» Exercise aim: Span requested from the data below: the line with "How to Protect Yourself" through the line with "LATEST NEWS", both included. Give only these lines again, exactly, and leave every picture out.

· · · ·

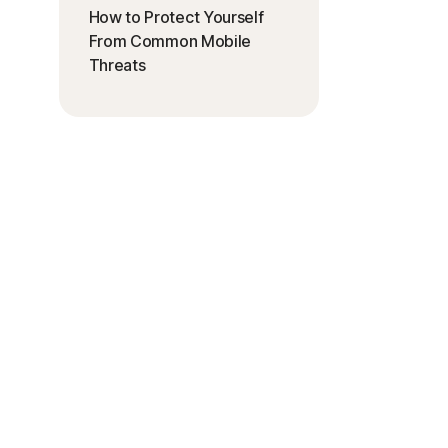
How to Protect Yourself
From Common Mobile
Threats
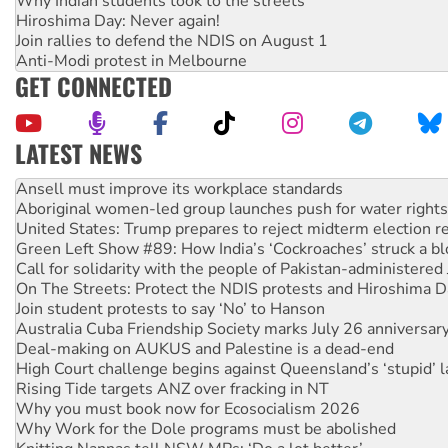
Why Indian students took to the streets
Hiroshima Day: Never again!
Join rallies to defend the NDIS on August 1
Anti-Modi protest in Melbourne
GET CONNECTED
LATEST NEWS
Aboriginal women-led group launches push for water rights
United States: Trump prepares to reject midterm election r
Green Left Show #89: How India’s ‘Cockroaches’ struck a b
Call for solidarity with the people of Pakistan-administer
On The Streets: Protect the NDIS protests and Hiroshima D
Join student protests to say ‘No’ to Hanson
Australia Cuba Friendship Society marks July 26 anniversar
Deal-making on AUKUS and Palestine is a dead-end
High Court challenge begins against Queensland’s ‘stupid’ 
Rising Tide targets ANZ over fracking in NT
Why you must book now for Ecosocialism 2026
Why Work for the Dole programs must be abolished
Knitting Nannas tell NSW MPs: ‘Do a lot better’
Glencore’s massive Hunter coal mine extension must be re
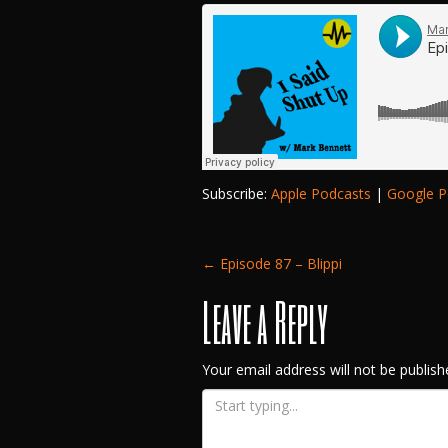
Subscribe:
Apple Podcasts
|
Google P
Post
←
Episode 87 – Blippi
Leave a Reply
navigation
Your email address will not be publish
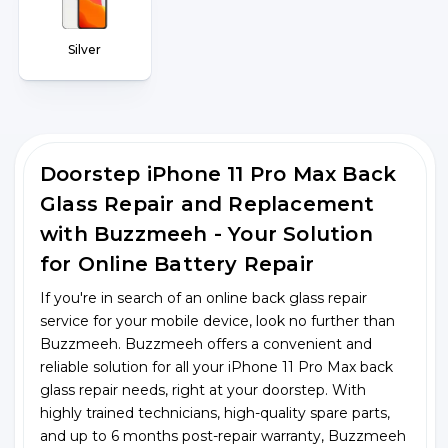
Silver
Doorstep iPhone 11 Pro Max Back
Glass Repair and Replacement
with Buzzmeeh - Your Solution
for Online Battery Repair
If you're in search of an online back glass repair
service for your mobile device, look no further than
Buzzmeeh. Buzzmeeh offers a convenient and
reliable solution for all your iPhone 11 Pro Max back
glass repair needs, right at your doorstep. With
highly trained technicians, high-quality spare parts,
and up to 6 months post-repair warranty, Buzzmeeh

· · · ·

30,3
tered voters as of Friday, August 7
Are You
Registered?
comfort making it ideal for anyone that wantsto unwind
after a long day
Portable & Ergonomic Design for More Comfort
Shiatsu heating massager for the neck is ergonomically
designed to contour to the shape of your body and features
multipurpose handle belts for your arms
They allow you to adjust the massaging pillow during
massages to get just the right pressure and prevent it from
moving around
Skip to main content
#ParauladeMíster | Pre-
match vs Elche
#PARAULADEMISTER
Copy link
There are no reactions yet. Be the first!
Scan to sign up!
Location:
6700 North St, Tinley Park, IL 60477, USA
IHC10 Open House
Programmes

· · · ·

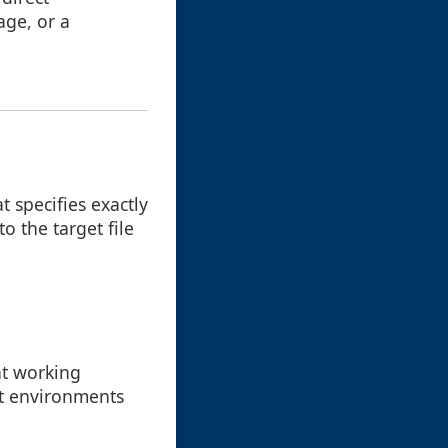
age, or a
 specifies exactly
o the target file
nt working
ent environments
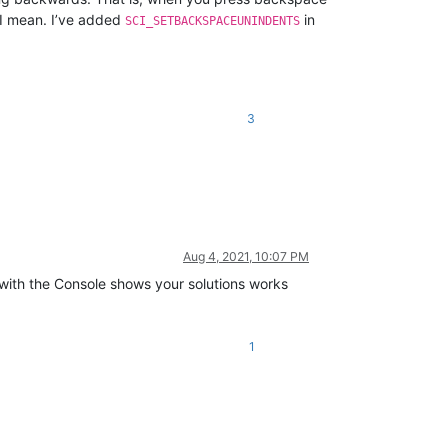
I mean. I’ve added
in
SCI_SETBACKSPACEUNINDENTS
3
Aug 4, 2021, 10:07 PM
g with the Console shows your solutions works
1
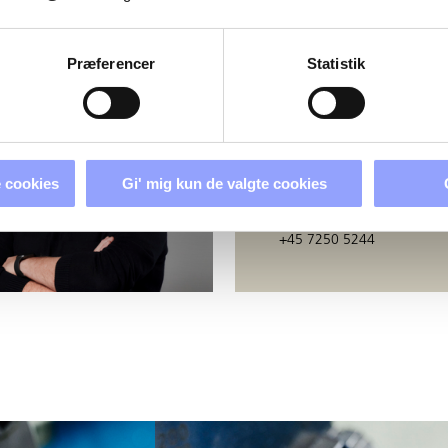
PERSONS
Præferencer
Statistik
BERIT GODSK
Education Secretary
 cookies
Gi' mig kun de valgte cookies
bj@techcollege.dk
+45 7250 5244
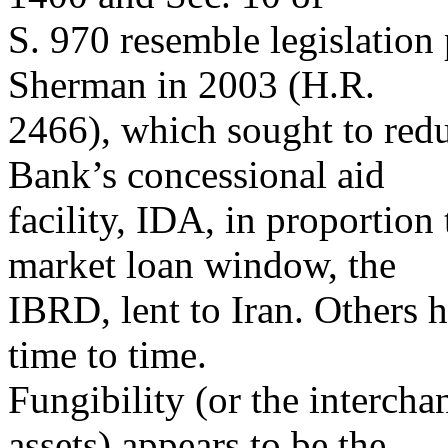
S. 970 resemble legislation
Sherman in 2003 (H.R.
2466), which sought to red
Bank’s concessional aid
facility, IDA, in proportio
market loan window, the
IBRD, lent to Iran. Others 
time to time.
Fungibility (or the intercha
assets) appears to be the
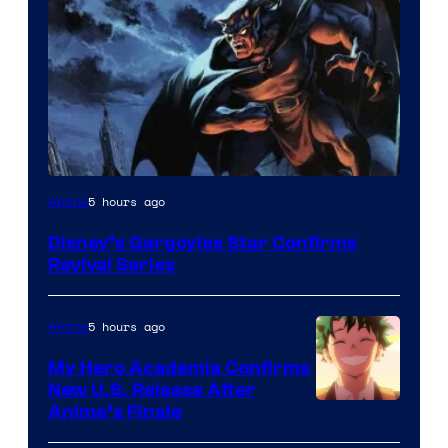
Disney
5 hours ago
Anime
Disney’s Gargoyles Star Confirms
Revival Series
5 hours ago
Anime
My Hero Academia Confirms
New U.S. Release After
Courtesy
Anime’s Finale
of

· · · ·

» Exercise answer:
How to Protect Yourself
From Common Mobile
Threats
Why Indian students took to the streets
Hiroshima Day: Never again!
Join rallies to defend the NDIS on August 1
Anti-Modi protest in Melbourne
GET CONNECTED
LATEST NEWS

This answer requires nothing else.